DATA LISTING Block Start
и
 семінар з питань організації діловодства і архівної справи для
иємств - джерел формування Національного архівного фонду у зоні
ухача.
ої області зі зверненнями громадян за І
DATA LISTING Block End
Copy out the entries above again, keeping them exact.

и
 семінар з питань організації діловодства і архівної справи для
иємств - джерел формування Національного архівного фонду у зоні
ухача.
ої області зі зверненнями громадян за І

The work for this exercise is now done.